Prodi difende Visco solo a metà E Di Pietro fa marcia indietro

Il premier rassicura l’ex pm: le deleghe non verranno restituite al viceministro

da Roma

Indietro tutta. Non è il fortunato programma di Renzo Arbore, ma la strategia politica dell’Italia dei valori nei confronti della mozione del presidente dei senatori Udc D’Onofrio che sarà discussa a Palazzo Madama mercoledì prossimo e che prevede il ritiro permanente della delega del viceministro Visco sulla Guardia di finanza.
«Ci sono tre punti - ha spiegato ieri il capogruppo dei senatori Idv Aniello Formisano - su cui vogliamo essere chiari. Primo, sicuramente non votiamo la mozione della Cdl. Secondo, tentiamo di evitare la presentazione della nostra mozione che possa diventare strumento in mano alla Cdl. Terzo, il problema politico resta». L’atteggiamento dell’esponente dipietrista appare inspiegabile se si considera che appena ventiquattr’ore prima lo stesso Formisano aveva costretto la sua maggioranza a votare all’unanimità sulla calendarizzazione della mozione D’Onofrio pur premettendo che «non si lavora per far cadere il governo».
Ma, in realtà, una spiegazione c’è. E bisogna partire dal bailamme di martedì scorso. Se una resipiscenza di Di Pietro c’è stata, non è sicuramente dipesa dalla chiamata del segretario ds Fassino che ha telefonato al ministro delle Infrastrutture per perorare calorosamente la causa del viceministro: «Se cade Visco, i Ds fanno saltare tutto». Piuttosto ha pesato il confronto tra i deputati e i senatori dell’Idv e il loro leader che con una lettera al Corriere aveva riaperto la questione.
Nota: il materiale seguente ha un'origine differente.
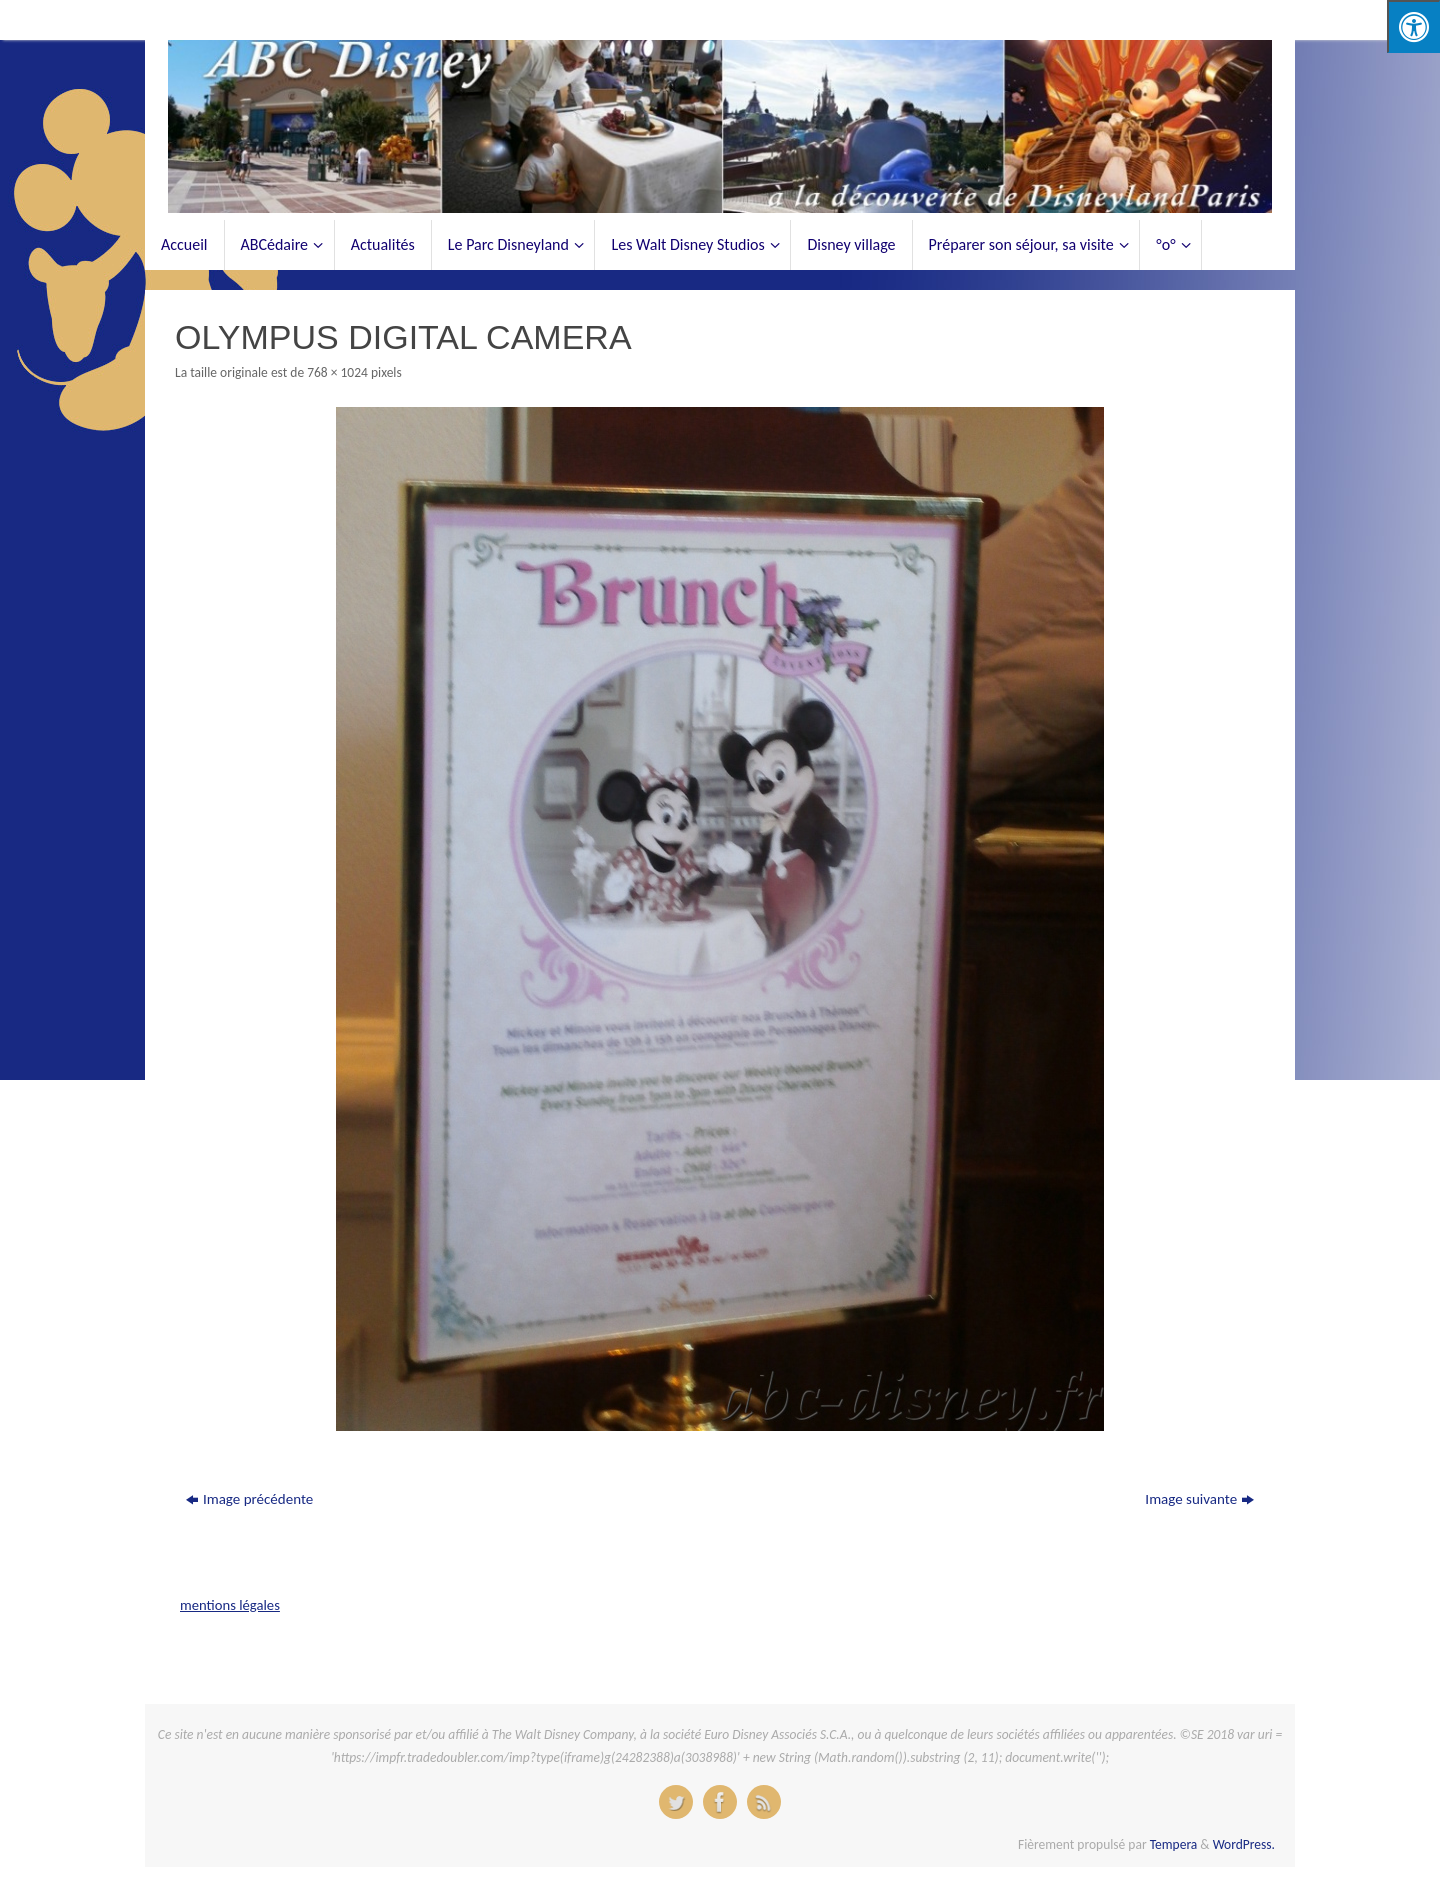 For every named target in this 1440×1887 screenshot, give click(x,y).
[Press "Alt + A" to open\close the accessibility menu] (1413, 26)
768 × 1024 (337, 372)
Ma soprattutto ha inciso la «testardaggine» del premier Prodi che non solo aveva contattato Di Pietro già nel corso della sua trasferta newyorkese, ma appena rientrato in Italia lo ha convocato a Palazzo Chigi per un faccia a faccia.
L’incontro ha sicuramente avuto valenza risolutiva perché nel pomeriggio di ieri lo scenario è mutato. Prima il capogruppo Idv alla Camera, Massimo Donadi, ha assicurato che la questione Visco non sarebbe stata sollevata al vertice di maggioranza. Poi Di Pietro stesso nel question time ha sottolineato che in Finanziaria ci sarà spazio per il suo piano-casa come garantitogli da Prodi. Infine l’annuncio ufficiale di Formisano che al Giornale spiega così l’esito del confronto: «Fino a mercoledì prossimo ci saranno degli atti politici che condizioneranno la vicenda». In buona sostanza, Prodi ha ribadito che Visco non sarà difeso a oltranza e che la delega sulla Gdf non gli dovrebbe essere restituita. Con buona pace dei Ds.
«Al governo restiamo finché c’è Prodi», aggiunge il capo della segreteria Idv, Stefano Pedica, precisando che «non si è fatto altro che trasformare in dibattito politico quello che dice la gente e quello che registra la magistratura, ossia il comportamento illegittimo di Visco nei confronti dell’ex comandante generale della Finanza Speciale». Caso chiuso, quindi? Per il momento sì, salvo improbabili impuntature diessine o della sinistra radicale che ancora ieri con il ministro Ferrero («È uno dei migliori esponenti del governo e lo vogliono silurare perché ha disturbato troppo i poteri forti») è tornata a difendere l’operato del viceministro.
Contestualmente, il «gioco» della Cdl diventa più complicato. Il capogruppo di Fi al Senato, Renato Schifani, si è limitato ad augurarsi «coerenza da parte di Di Pietro».

La fragilità della maggioranza lascia tuttavia ampi margini di manovra. Come dimostrato dalla convergenza tra Alemanno (An) e il ministro delle Infrastrutture sul taglio dei costi della politica. Fino a quando Prodi avrà fiato per rincorrere i vari «microrganismi» parlamentari?